Alex Scott, a second-grader at Mount Olivet Elementary, placed second and Delaney Burris, a third-grader at Drewry Mason, placed third for grades 2-3. Isaiah Neal, a fifth-grader at Rich Acres Elementary, placed second and Jonathan Dominguez, a fifth-grader at Sanville Elementary, placed third for grades 4-5.
Several hundred people viewed the projects submitted by the more than 80 school-level winners and attended the awards ceremony.
Morgan’s hypothesis was that hand soap would kill germs better than hand sanitizer or antibacterial soap, Morgan and her dad, Billy Craig, explained in an interview.
The hypothesis was tested by rubbing a Glo Germ gel on the hands, washing the hands with hand soap/hand sanitizer/antibacterial soap, and then shining the hands under an ultraviolet light to discover the remaining germs.
Antibacterial soap worked best, Morgan said.
“She definitely liked it and got into it,” Billy Craig said of the project.
Blake set “to find out why my shampoo does not lather very well when I shower at my house, as compared to when I shower at my grandma’s house,” his project stated. He compared well water, Public Service Authority water, bottled water and distilled water to find out which would lather best. He concluded that his well water does not lather as well as the other types of water. “Distilled water will lather the best because it has no minerals,” he wrote.
Doing the project, “I learned about science and public speaking,” Blake said in an interview.
Students not only had to identify a problem, gather data, formulate a hypothesis from the data and test the hypothesis, but they had to make a presentation about the project, schools Superintendent Jarred Cotton said. He added that a number of excited students at the science fair wanted to show him their projects. “I found myself wanting to find out (their conclusions).”

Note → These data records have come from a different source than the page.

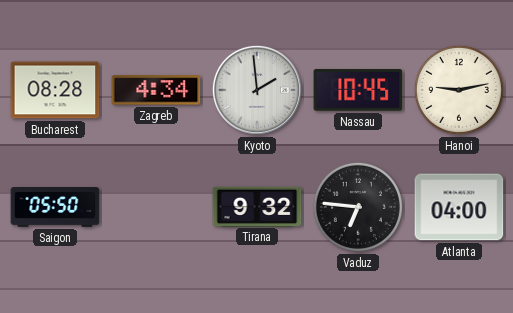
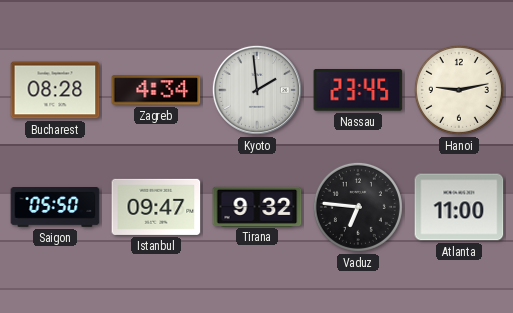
Nassau: 10:45 -> 23:45
Istanbul: none -> 09:47
Atlanta: 04:00 -> 11:00
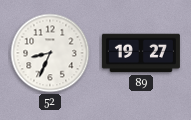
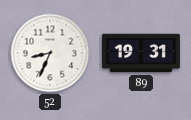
89: 19:27 -> 19:31
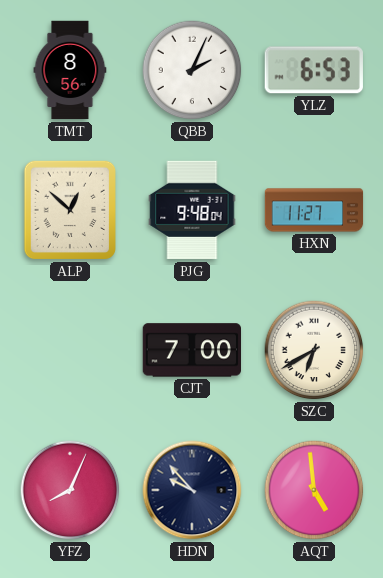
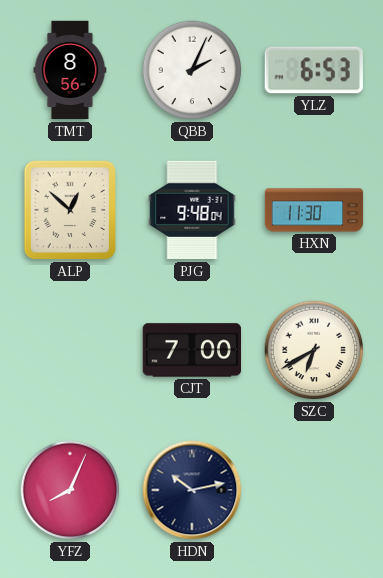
HXN: 11:27 -> 11:30
HDN: 9:53 -> 10:13
AQT: 4:59 -> none
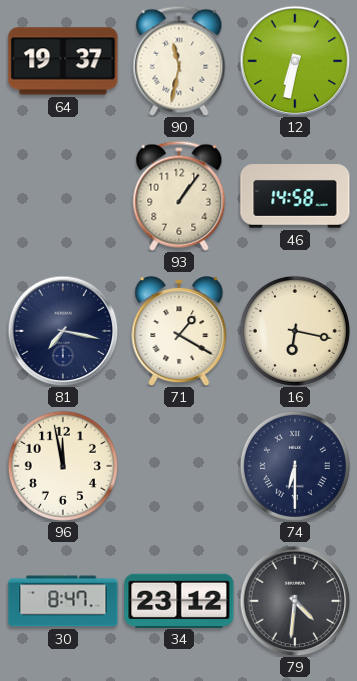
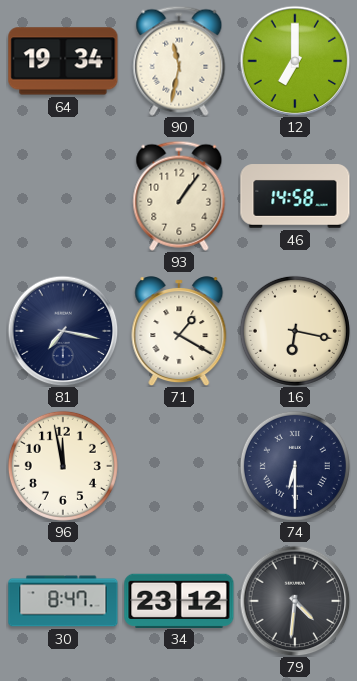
64: 19:37 -> 19:34
12: 6:32 -> 7:00
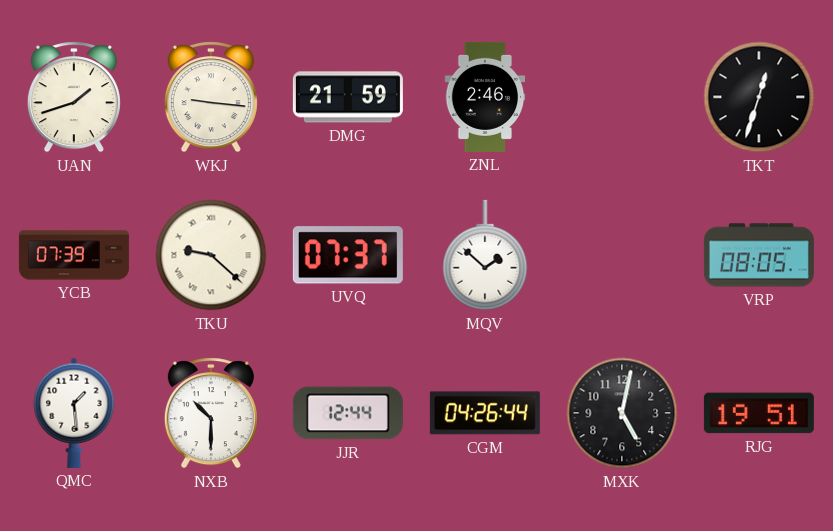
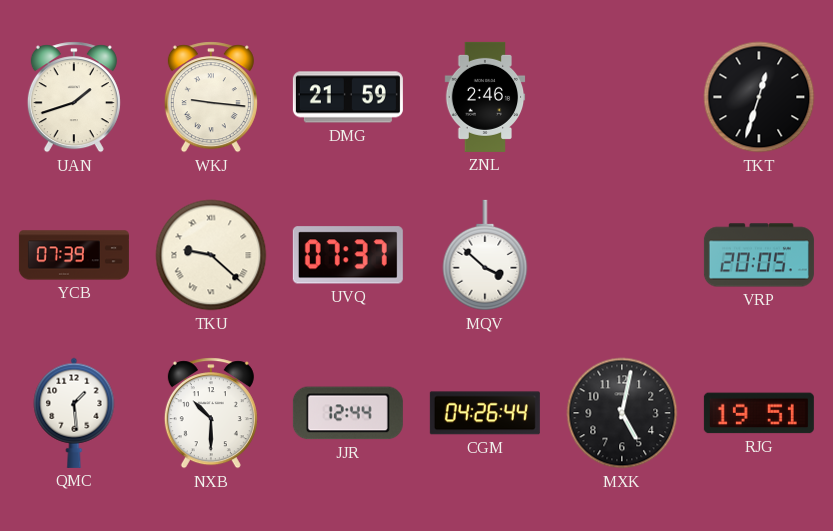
MQV: 1:52 -> 3:52
VRP: 08:05 -> 20:05
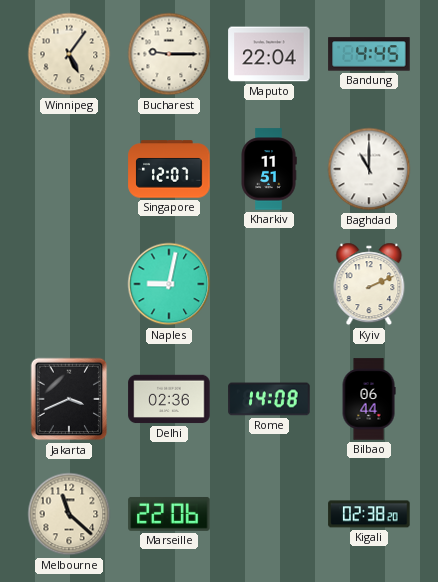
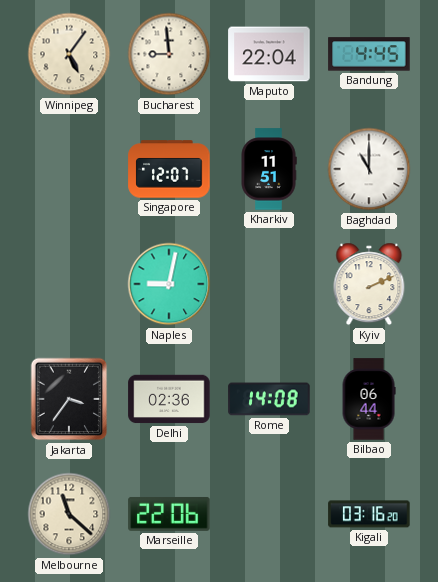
Bucharest: 9:15 -> 8:59
Jakarta: 3:41 -> 3:36
Kigali: 02:38 -> 03:16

One of the things Blake learned about was variables, said his mother, Samantha Wilson, a science teacher at Magna Vista High School.
Other projects ranged from the effects of a tsunami on land, to comparing how various types of surfaces affect how high a basketball will bounce, to determining whether eco-friendly cleaners or chemical cleaners clean better, to determining whether cats are right- or left-handed, said Liz Motley, elementary curriculum facilitator for the district.